Hold on Loosely

Good song, but not the topic of today’s ramblings. Just about a month and a half in. And the Lord is continually hammering this lesson home and molding my heart in this area. Even in moments I feel idle, he is continually working. Here I thought that holding things loosely was already sufficiently learned during the preparation stage and downsizing. Ha! Jokes on me.

Daily whispers from Him are “hold loosely…”

  • to your role and skill set (you will start at the bottom in most things- including how you take care of a household)

  • to your expectations (that you said you didn’t have)

  • to your understanding of language (which pronunciation is coconut and which is poop again?)

  • to social cues (how many awkward public restroom moments must I have?)

  • to your physical belongings (mildew, humidity, and heat will disintegrate things in front of your very eyes)

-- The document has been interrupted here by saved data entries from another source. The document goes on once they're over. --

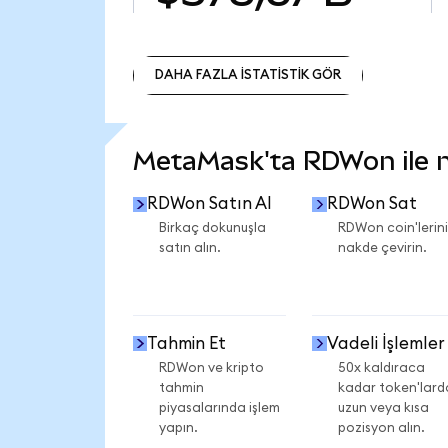
DAHA FAZLA İSTATİSTİK GÖR
DAHA FAZLA İSTATİSTİK GÖR
MetaMask'ta RDWon ile ne
RDWon Satın Al
RDWon Sat
Birkaç dokunuşla
RDWon coin'lerini
satın alın.
nakde çevirin.
Tahmin Et
Vadeli İşlemler
RDWon ve kripto
50x kaldıraca
tahmin
kadar token'lard
piyasalarında işlem
uzun veya kısa
yapın.
pozisyon alın.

  • to your timeline (I’m way too direct in this culture so zipping my lips sometimes is what is best for the situation)

  • to your comfort (Lizards, bats, rats, roaches, spiders as big as my hand … all try to live with us…in the house…and that means their poop, too)

“The Lord is our Refuge and Strength” Psalms 46:1 is posted throughout the house, my notes, and what I meditate on. It’s not in my ability, my tools, or my negotiating skills. Things look different here and that’s not all good or all bad but it does give you a clearer lens to see God at work.

A lesson we reviewed at training was the difference between the words Sacrifice and Suffering. And I remember that what all these above things listed are = SACRIFICES. These things didn’t happen to me unwillingly. They are a part of a decision we made to live here and follow the Lord’s calling. Therefore each is a sacrifice, to let go of and lay on the altar. In the moment to moment it doesn’t make it easier (as can be witnessed by the things I yell in the middle of the night at the rats) but in the grand scheme of things I think it does.

God didn’t call us to a comfortable life. I have confessed too many times this month my selfish ways when I just want x, y, z… and then I’d be okay. Which is so not how my mindset has been in recent years. But isn’t that what the American Dream is and the root of human nature? You can even see it across all income levels here. I will be better if I can make ___ amount of money, if I can get that house, if I can just catch that break, if I just was healthier… and so on. But that’s not where we get to see God work. Like REALLY work and where we fall at his feet in conversation and worship. That’s just where we see how hard WE work and sometimes we don’t know how to continue if we don’t reach that goal.

God is waiting to show off in those areas that seem impossible if we let him. If we just loosen up our grip on those things. And man have we seen him shine this past month! Like huge!!!! We’ll save those stories for a different day.